Transcribed page contents:
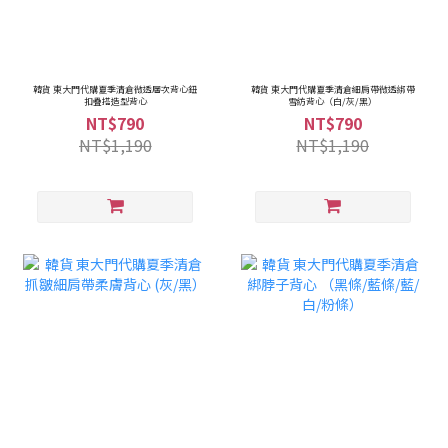
韓貨 東大門代購夏季清倉微透層次背心鈕
韓貨 東大門代購夏季清倉細肩帶微透綁帶
扣疊搭造型背心
雪紡背心（白/灰/黑）
NT$790
NT$790
NT$1,190
NT$1,190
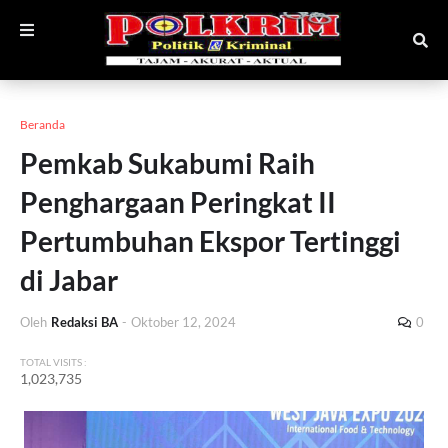
Beranda
Pemkab Sukabumi Raih
Penghargaan Peringkat II
Pertumbuhan Ekspor Tertinggi
di Jabar
Oleh
Redaksi BA
-
Oktober 12, 2024
0
TOTAL VISITS :
1,023,735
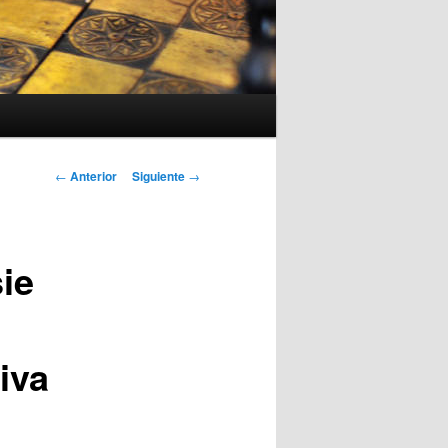
Navegación
←
Anterior
Siguiente
→
de
entradas
sie
iva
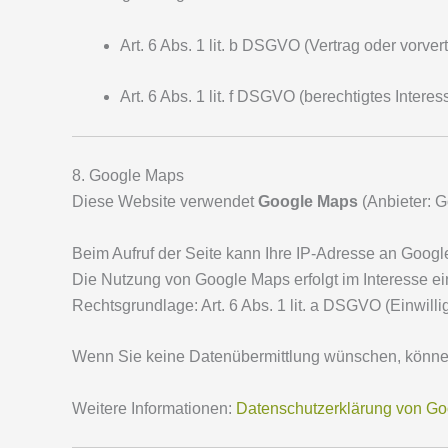
Art. 6 Abs. 1 lit. b DSGVO (Vertrag oder vorv
Art. 6 Abs. 1 lit. f DSGVO (berechtigtes Intere
8. Google Maps
Diese Website verwendet
Google Maps
(Anbieter: G
Beim Aufruf der Seite kann Ihre IP-Adresse an Googl
Die Nutzung von Google Maps erfolgt im Interesse ei
Rechtsgrundlage: Art. 6 Abs. 1 lit. a DSGVO (Einwill
Wenn Sie keine Datenübermittlung wünschen, können
Weitere Informationen:
Datenschutzerklärung von Go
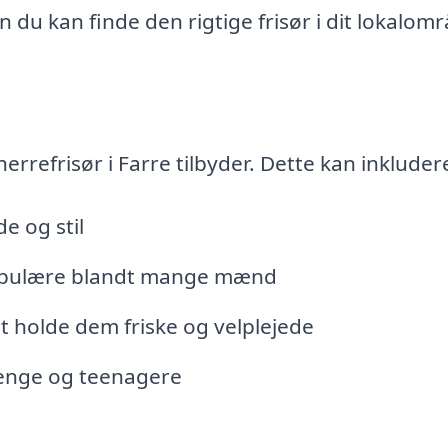
 du kan finde den rigtige frisør i dit lokalom
errefrisør i Farre tilbyder. Dette kan inkluder
e og stil
populære blandt mange mænd
at holde dem friske og velplejede
drenge og teenagere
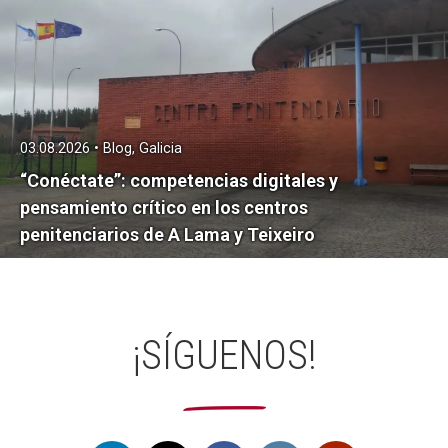
03.08.2026 • Blog, Galicia
“Conéctate”: competencias digitales y
pensamiento crítico en los centros
penitenciarios de A Lama y Teixeiro
¡SÍGUENOS!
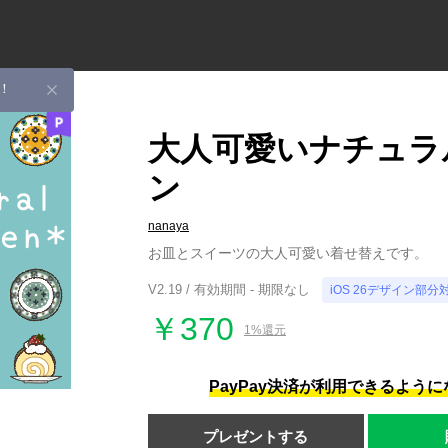
！
大人可愛いナチュラ
ン
nanaya
お皿とスイーツの大人可愛い着せ替えです。
V2.19 / 有効期間 - 期限なし
iOS 26デザイン部分
￥370
1%還元
PayPay決済が利用できるよう
プレゼントする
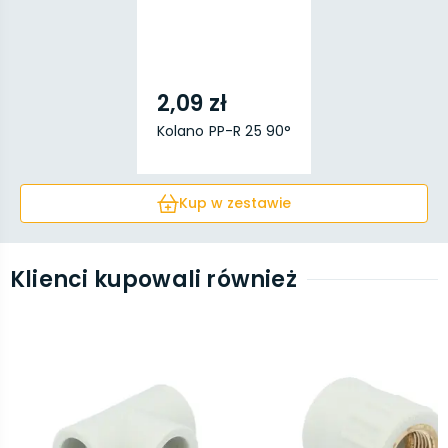
2,09 zł
Kolano PP-R 25 90°
Kup w zestawie
Klienci kupowali również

• Exercise brief: Pictures are to be left out; all other data must be returned exactly.

• Answer section:
韓貨 東大門代購夏季清倉微透層次背心鈕
韓貨 東大門代購夏季清倉細肩帶微透綁帶
扣疊搭造型背心
雪紡背心（白/灰/黑）
NT$790
NT$790
NT$1,190
NT$1,190
Beranda
Pemkab Sukabumi Raih
Penghargaan Peringkat II
Pertumbuhan Ekspor Tertinggi
di Jabar
Oleh
Redaksi BA
-
Oktober 12, 2024
0
TOTAL VISITS :
1,023,735
Navegación
←
Anterior
Siguiente
→
de
entradas
sie
iva
Art. 6 Abs. 1 lit. b DSGVO (Vertrag oder vorv
Art. 6 Abs. 1 lit. f DSGVO (berechtigtes Intere
8. Google Maps
Diese Website verwendet
Google Maps
(Anbieter: G
Beim Aufruf der Seite kann Ihre IP-Adresse an Googl
Die Nutzung von Google Maps erfolgt im Interesse ei
Rechtsgrundlage: Art. 6 Abs. 1 lit. a DSGVO (Einwill
Wenn Sie keine Datenübermittlung wünschen, können
Weitere Informationen:
Datenschutzerklärung von Go
 du kan finde den rigtige frisør i dit lokalom
errefrisør i Farre tilbyder. Dette kan inkluder
e og stil
populære blandt mange mænd
at holde dem friske og velplejede
drenge og teenagere
03.08.2026 • Blog, Galicia
“Conéctate”: competencias digitales y
pensamiento crítico en los centros
penitenciarios de A Lama y Teixeiro
¡SÍGUENOS!
！
大人可愛いナチュラ
ン
nanaya
お皿とスイーツの大人可愛い着せ替えです。
V2.19 / 有効期間 - 期限なし
iOS 26デザイン部分
￥370
1%還元
PayPay決済が利用できるよう
プレゼントする
2,09 zł
Kolano PP-R 25 90°
Kup w zestawie
Klienci kupowali również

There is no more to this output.